Visando utilizar no treinamento do modelo as features com maior importancia, serão descartadas as features importance com valor 0.

In [None]:
# new_feats_dict = {k: v for k, v in sort_importance_dict.items() if v> 0}
# new_feats = list(new_feats_dict.keys())

new_feats_dict_over = {k: v for k, v in sort_importance_dict_over.items() if v> 0}
new_feats_over = list(new_feats_dict_over.keys())

Os valores obtidos para a correlação entre as features e a variavel target são bem baixos, indicando que não existe uma correlação de Pearson entre estes.

### Distribuição dos dados classificados para as 10 features com maior importância

> https://www.kaggle.com/code/allunia/santander-customer-transaction-eda

In [None]:
n_top = 10
feature_names = new_feats[:n_top]
fig, ax = plt.subplots(n_top,2,figsize=(20,5*n_top))

for n in range(n_top):
    sns.distplot(train_df.loc[train_df.target==0, feature_names[n]], ax=ax[n,0], color="Orange", norm_hist=True)
    sns.distplot(train_df.loc[train_df.target==1, feature_names[n]], ax=ax[n,0], color="Red", norm_hist=True)
    sns.distplot(test_df.loc[:, feature_names[n]], ax=ax[n,1], color="Mediumseagreen", norm_hist=True)
    ax[n,0].set_title("Train {}".format(feature_names[n]))
    ax[n,1].set_title("Test {}".format(feature_names[n]))
    ax[n,0].set_xlabel("")
    ax[n,1].set_xlabel("")

## 3 - Estratégia de validação e treino do modelo <a class="anchor" id="third-bullet"></a>

### Análise inicial para comparação dos modelos com parametros default (Usando train_test_split)

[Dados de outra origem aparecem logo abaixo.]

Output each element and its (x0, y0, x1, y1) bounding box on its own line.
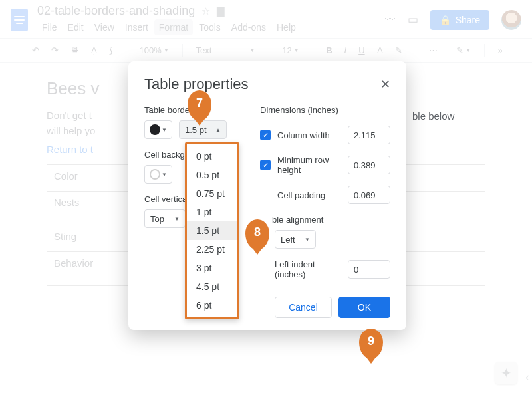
label-cell-padding: Cell padding (277, 190, 341, 200)
input-left-indent[interactable]: 0 (348, 260, 390, 279)
bw-option-4[interactable]: 1.5 pt (187, 221, 237, 240)
cell-bg-color-button[interactable]: ▼ (144, 165, 172, 184)
input-row-height[interactable]: 0.389 (348, 156, 390, 174)
ok-button[interactable]: OK (338, 297, 390, 318)
label-column-width: Column width (277, 130, 341, 140)
checkbox-row-height[interactable]: ✓ (260, 160, 271, 170)
bw-option-5[interactable]: 2.25 pt (187, 240, 237, 259)
doc-fragment: ble below (412, 110, 454, 122)
border-width-menu: 0 pt 0.5 pt 0.75 pt 1 pt 1.5 pt 2.25 pt … (185, 142, 239, 319)
label-row-height: Minimum row height (277, 155, 341, 175)
table-align-select[interactable]: Left▼ (275, 230, 316, 249)
bw-option-6[interactable]: 3 pt (187, 259, 237, 277)
input-cell-padding[interactable]: 0.069 (348, 186, 390, 204)
border-color-button[interactable]: ▼ (144, 120, 172, 139)
cell-valign-select[interactable]: Top▼ (144, 209, 186, 228)
bw-option-7[interactable]: 4.5 pt (187, 277, 237, 296)
close-icon[interactable]: ✕ (380, 77, 390, 92)
label-table-align: ble alignment (272, 215, 390, 225)
label-left-indent: Left indent (inches) (275, 259, 341, 279)
table-properties-dialog: Table properties ✕ Table border ▼ 1.5 pt… (128, 61, 406, 330)
cancel-button[interactable]: Cancel (275, 297, 332, 318)
bw-option-3[interactable]: 1 pt (187, 203, 237, 221)
bw-option-0[interactable]: 0 pt (187, 147, 237, 166)
bw-option-1[interactable]: 0.5 pt (187, 166, 237, 184)
checkbox-column-width[interactable]: ✓ (260, 130, 271, 140)
bw-option-2[interactable]: 0.75 pt (187, 184, 237, 203)
bw-option-8[interactable]: 6 pt (187, 296, 237, 315)
input-column-width[interactable]: 2.115 (348, 126, 390, 144)
label-dimensions: Dimensions (inches) (260, 105, 390, 115)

Nesta fase do trabalho será realizado um treinamento do modelo utilizando vários algoritmos diferentes de classificação binária presentes no módulo scikit-learn. O critério de escolha do modelo será feito pelo melhor score F2. 

Serão considerados como dados de treinos três casos com 10 features, 100 features e 200 features escolhidos a partir do critério de maior coeficiente de correlação linear, conforme mostrado na seção interior. 

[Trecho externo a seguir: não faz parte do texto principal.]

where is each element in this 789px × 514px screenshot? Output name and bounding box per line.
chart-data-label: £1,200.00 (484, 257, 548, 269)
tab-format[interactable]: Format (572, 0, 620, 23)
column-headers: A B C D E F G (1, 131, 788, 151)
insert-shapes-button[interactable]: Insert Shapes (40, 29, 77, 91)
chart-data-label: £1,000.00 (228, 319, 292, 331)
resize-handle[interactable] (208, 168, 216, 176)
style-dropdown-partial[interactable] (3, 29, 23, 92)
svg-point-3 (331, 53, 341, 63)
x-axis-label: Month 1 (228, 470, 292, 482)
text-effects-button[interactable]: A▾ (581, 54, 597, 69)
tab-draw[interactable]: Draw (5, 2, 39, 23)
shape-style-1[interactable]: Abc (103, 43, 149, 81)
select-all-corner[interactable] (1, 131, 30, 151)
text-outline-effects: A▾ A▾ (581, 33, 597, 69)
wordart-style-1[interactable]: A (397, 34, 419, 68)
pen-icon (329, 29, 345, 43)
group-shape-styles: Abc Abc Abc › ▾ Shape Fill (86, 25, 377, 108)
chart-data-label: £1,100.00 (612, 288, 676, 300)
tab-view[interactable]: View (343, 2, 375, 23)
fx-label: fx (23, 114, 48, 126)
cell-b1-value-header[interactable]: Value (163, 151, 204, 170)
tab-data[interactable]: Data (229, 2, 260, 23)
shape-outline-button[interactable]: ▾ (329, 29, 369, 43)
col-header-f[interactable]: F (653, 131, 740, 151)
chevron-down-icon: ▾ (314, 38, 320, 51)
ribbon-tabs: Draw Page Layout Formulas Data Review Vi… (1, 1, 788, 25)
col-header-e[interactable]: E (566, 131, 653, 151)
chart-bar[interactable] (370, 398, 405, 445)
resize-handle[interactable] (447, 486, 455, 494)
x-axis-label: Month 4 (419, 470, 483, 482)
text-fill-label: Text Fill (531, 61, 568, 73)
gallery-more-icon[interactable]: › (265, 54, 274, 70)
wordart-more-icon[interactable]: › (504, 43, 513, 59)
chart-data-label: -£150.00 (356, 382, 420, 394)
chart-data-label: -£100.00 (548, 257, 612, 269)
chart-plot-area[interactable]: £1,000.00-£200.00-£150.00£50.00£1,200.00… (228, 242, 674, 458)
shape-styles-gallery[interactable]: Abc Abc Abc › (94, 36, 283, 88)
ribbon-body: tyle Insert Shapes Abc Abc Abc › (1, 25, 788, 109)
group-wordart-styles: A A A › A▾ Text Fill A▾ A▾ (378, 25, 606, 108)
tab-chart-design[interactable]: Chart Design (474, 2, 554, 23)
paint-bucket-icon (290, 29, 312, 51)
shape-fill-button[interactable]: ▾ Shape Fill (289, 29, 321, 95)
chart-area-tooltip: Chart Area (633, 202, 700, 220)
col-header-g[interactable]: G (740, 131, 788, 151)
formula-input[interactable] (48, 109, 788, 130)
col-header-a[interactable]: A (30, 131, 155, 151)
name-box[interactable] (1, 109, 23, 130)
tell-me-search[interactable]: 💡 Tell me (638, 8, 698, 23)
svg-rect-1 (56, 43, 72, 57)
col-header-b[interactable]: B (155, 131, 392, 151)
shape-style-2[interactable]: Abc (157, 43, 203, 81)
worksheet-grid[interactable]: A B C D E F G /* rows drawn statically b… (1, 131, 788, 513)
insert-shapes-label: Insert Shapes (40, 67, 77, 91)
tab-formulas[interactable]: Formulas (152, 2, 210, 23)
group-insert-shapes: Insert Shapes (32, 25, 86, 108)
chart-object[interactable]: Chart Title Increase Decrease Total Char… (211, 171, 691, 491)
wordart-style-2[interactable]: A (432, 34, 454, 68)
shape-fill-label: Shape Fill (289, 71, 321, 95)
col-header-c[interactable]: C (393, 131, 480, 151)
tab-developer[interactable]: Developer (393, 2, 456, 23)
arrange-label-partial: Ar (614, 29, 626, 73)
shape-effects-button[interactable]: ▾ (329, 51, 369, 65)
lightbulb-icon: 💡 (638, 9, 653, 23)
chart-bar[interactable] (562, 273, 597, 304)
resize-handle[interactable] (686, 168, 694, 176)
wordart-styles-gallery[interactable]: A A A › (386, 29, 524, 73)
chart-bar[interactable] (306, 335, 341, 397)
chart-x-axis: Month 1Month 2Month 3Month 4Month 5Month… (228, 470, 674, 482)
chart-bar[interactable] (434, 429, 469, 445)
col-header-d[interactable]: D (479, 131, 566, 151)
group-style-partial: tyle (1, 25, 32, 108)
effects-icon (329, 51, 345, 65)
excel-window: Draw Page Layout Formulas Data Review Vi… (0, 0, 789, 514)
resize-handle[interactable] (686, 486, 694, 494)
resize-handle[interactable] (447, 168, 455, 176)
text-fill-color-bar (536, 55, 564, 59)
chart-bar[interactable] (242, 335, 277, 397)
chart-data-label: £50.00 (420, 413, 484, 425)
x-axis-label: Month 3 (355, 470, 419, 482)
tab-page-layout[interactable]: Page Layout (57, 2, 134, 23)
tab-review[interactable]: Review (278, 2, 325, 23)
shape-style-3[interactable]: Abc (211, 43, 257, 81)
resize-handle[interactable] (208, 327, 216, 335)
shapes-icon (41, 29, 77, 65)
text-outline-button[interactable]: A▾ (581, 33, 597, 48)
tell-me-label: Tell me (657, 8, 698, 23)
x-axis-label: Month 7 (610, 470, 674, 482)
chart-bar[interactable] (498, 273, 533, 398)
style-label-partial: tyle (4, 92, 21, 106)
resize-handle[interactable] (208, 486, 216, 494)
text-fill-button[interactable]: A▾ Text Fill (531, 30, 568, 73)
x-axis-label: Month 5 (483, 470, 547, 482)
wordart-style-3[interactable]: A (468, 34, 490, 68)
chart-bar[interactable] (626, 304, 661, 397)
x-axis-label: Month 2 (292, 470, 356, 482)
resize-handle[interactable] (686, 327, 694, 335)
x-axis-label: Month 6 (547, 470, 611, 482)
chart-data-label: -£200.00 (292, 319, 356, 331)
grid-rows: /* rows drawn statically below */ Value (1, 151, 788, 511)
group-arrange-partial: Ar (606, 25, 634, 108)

O script foi baseado em: https://scikit-learn.org/stable/auto_examples/classification/plot_classifier_comparison.html

In [None]:
results_df = pd.DataFrame()

In [None]:
names = [
    "Decision Tree",
    "Random Forest",
    "AdaBoost",
    "LightGBM"
]

classifiers = [
    DecisionTreeClassifier(max_depth=5),
    RandomForestClassifier(max_depth=5, n_estimators=10, max_features=1),
    AdaBoostClassifier(),
    LGBMClassifier()
]

results_df['Algoritmos'] = names
results_df.set_index('Algoritmos', inplace=True)

feature_names = new_feats

# preprocess dataset, split into training and test part
train_x, valid_x, train_y, valid_y = train_test_split(train_df[feature_names], train_df['target'], test_size=0.4, random_state=42)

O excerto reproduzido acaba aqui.